Brinnen dropped his eyeglass and rubbed it for a moment with his handkerchief.

"You seem to take a great interest in my sister, Mr. Rodd," he said calmly.

"I have just asked her to marry me," Aaron Rodd replied bluntly.

Brinnen turned slowly around. He was suddenly like his grandfather. His eyebrows were a little uplifted. His expression was the expression of one who listens to some unthinkable thing.

"Absurd!" he muttered.

"It is nothing of the sort," Aaron Rodd answered simply. "If your sister has been guiltily concerned in your adventurous life, I, too, have turned myself into a receiver of stolen property. We are in the same boat, only I want to get her out of it. I have asked her to marry me and come over to America. We could start life again on what I have."

She leaned over suddenly and spoke to her brother in a low tone, and in a language which was strange to Aaron Rodd. His expression changed a little as he listened. Then the waiter appeared with their coffee and liqueurs. When they were served and he had left, Captain Brinnen reopened the subject.

"I gather that you yourself, Mr. Rodd," he observed, "have hankerings towards the humdrum life, the life of honesty and the virtues and that sort of thing."
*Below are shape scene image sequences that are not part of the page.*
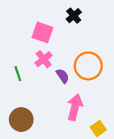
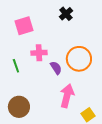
pink square: (42, 32) -> (24, 26), moved, turned -36
pink cross: (44, 59) -> (39, 53), turned 35

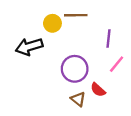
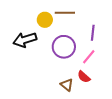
pink line: (117, 64) -> (89, 57), moved
purple circle: (75, 69) -> (64, 47), moved

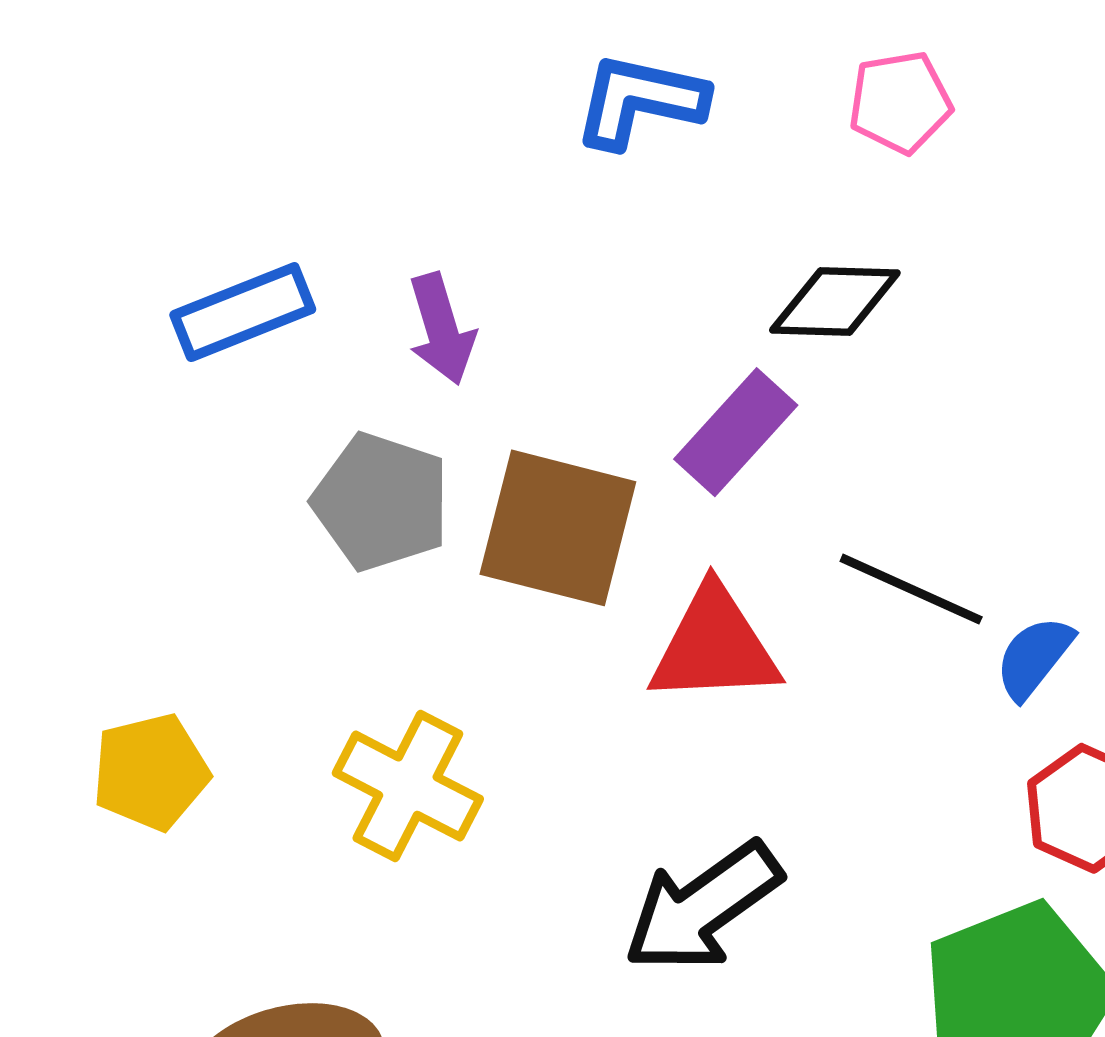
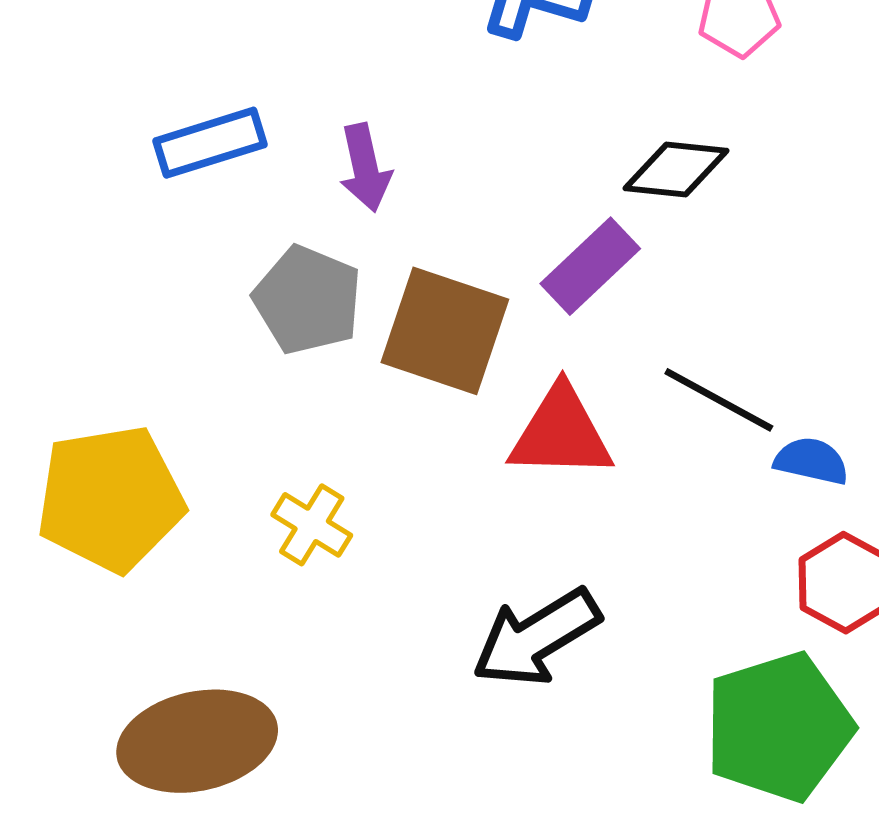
blue semicircle: (1034, 658) -> (811, 461), turned 60
yellow pentagon: (151, 772) -> (110, 499), size x1.6
yellow cross: (408, 786) -> (312, 525), size x0.7

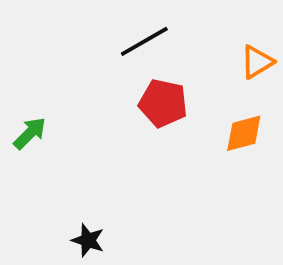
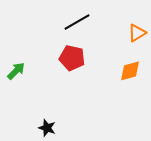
red pentagon: (163, 103) -> (72, 58), moved

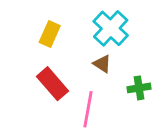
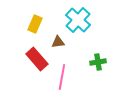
brown triangle: (102, 64) -> (58, 42), moved, turned -40

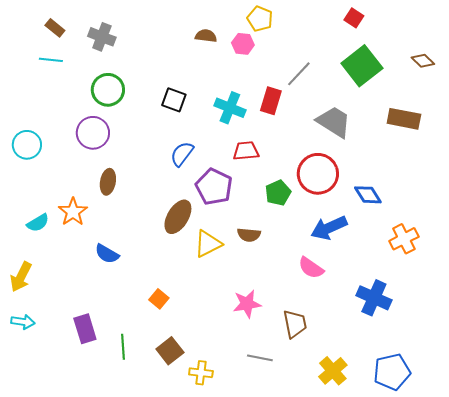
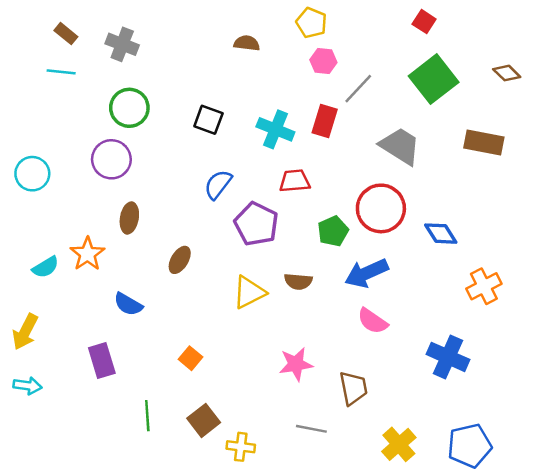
pink hexagon: (243, 44) -> (323, 61), moved
brown ellipse: (178, 217) -> (180, 260), moved, size x0.7
blue arrow: (329, 228) -> (367, 273), moved
purple rectangle: (85, 329) -> (102, 361), moved

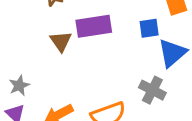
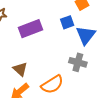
brown triangle: (61, 41) -> (20, 69), moved

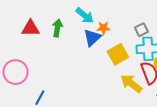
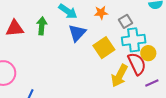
orange star: (103, 28) -> (101, 13), moved
yellow arrow: (131, 83) -> (119, 76), turned -95

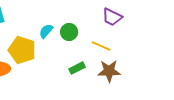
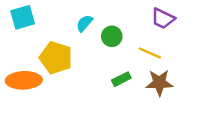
cyan semicircle: (46, 31) -> (84, 23), moved

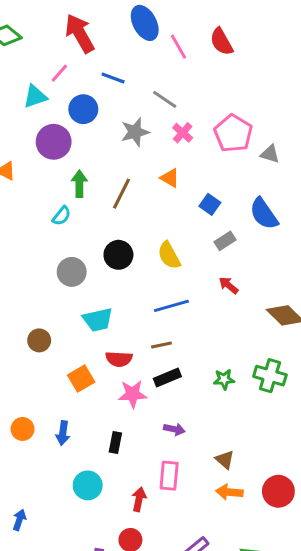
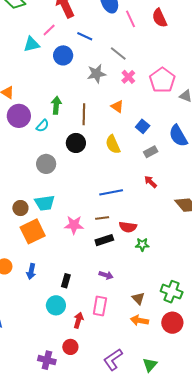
purple circle: (54, 142) -> (19, 116), moved
brown line: (122, 194) -> (84, 114), turned -30
black circle: (118, 255) -> (76, 143), moved
yellow semicircle: (169, 255) -> (113, 144), moved
cyan trapezoid: (98, 320) -> (45, 203), moved
red semicircle: (119, 359) -> (128, 227), moved
green cross: (270, 376) -> (172, 292), moved
orange square: (81, 379) -> (33, 231), moved, size x1.4
pink star: (132, 394) -> (74, 225), moved
cyan circle: (88, 485) -> (56, 305), moved

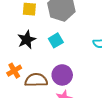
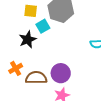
cyan square: (56, 40) -> (43, 26), moved

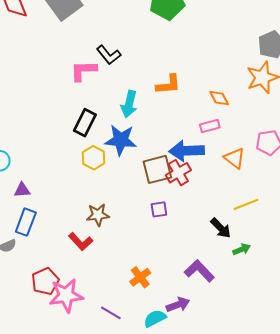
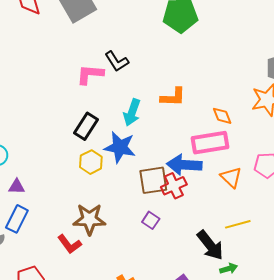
pink rectangle: (210, 126) -> (210, 143), size x1.8
purple square: (159, 209) -> (151, 220), turned 36
brown star: (98, 215) -> (89, 219), size x1.4
black arrow: (221, 228) -> (210, 245), size x1.4

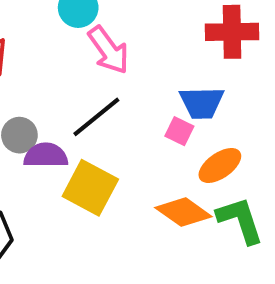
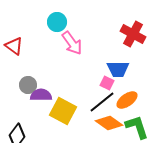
red cross: (232, 32) -> (133, 34), turned 30
black line: (96, 117) -> (102, 102), moved

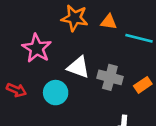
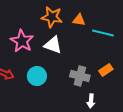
white triangle: (78, 67) -> (53, 45), moved
gray cross: (110, 77) -> (80, 76), moved

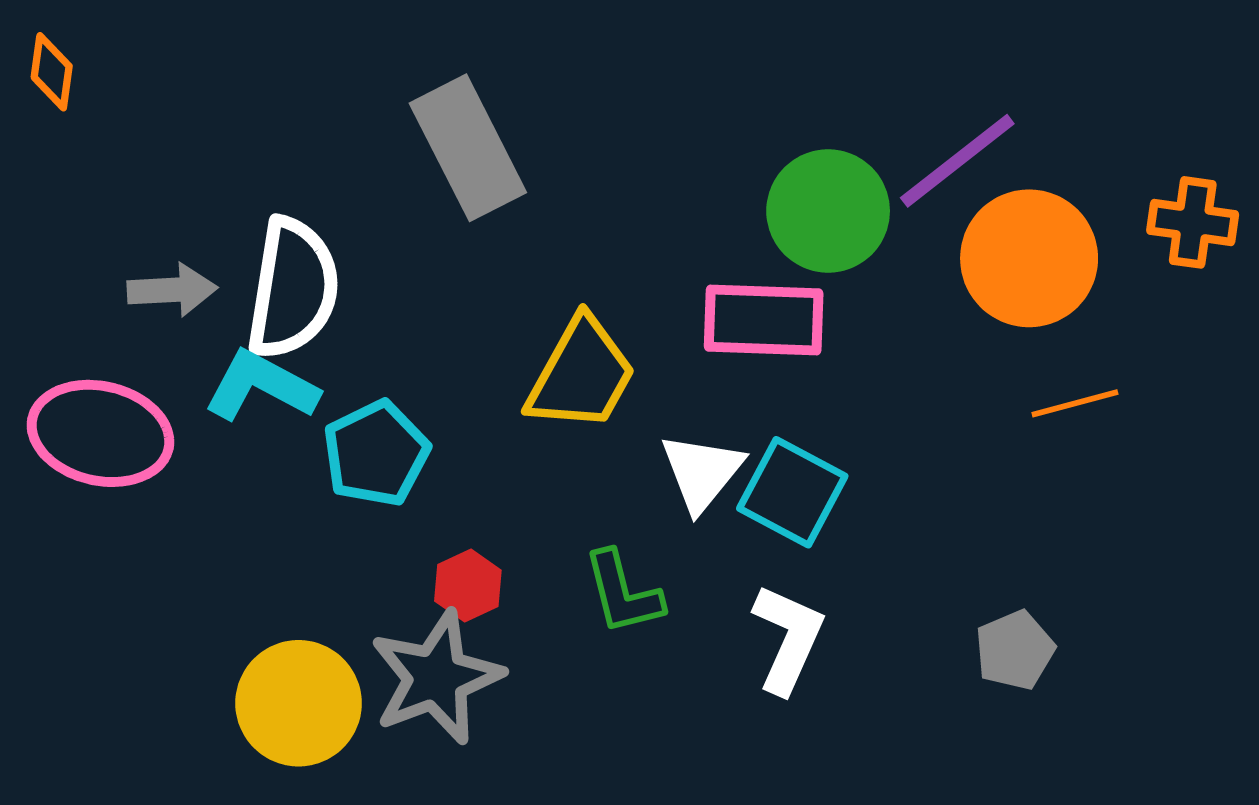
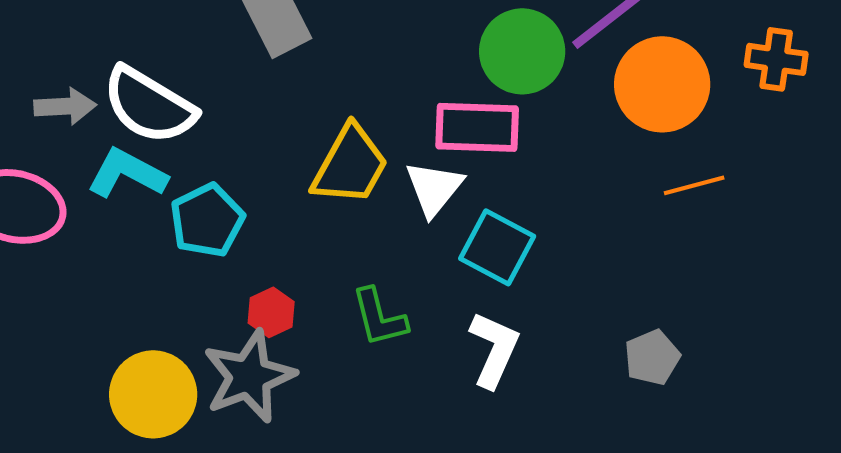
white semicircle: (293, 288) -> (149, 105), turned 112
white triangle: (702, 472) -> (434, 188), moved

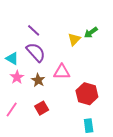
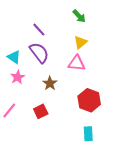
green arrow: (91, 32) -> (79, 16), moved, turned -104
pink triangle: (62, 72) -> (77, 63), moved
brown star: (38, 80) -> (50, 83), moved

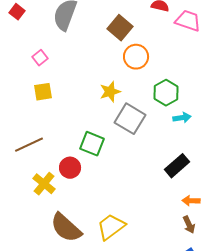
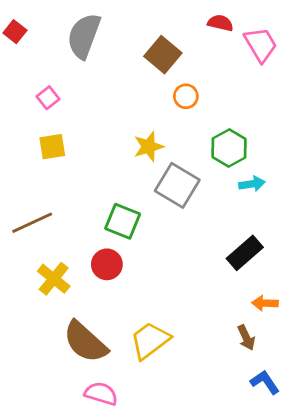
pink trapezoid: (188, 21) -> (261, 45), turned 40
orange circle: (136, 57) -> (186, 96), size x0.7
red circle: (70, 168) -> (107, 264), moved
brown arrow: (189, 225) -> (246, 338), moved

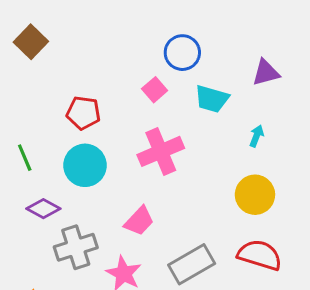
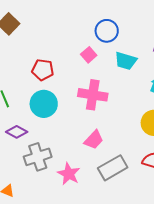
pink cross: (161, 151) -> (93, 95), turned 32
pink trapezoid: (139, 221) -> (94, 140), moved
"I have tried for many years to make an honest living," Aaron replied shortly. "The only time I ever crossed the line was long ago, when Harvey Grimm and I were in America. It wasn't anything very serious then. Our present transactions have been my only other essay. I come of an old-fashioned New England family, and however one may laugh at their principles and the narrowness of their outlook, I have those principles in my blood, and, frankly, I hate this life. If it's bad for me, it's worse for your sister. I want to take her away."

"I will consider what you have said, Mr. Rodd," Brinnen replied. "For the present we will, if you please, abandon the conversation."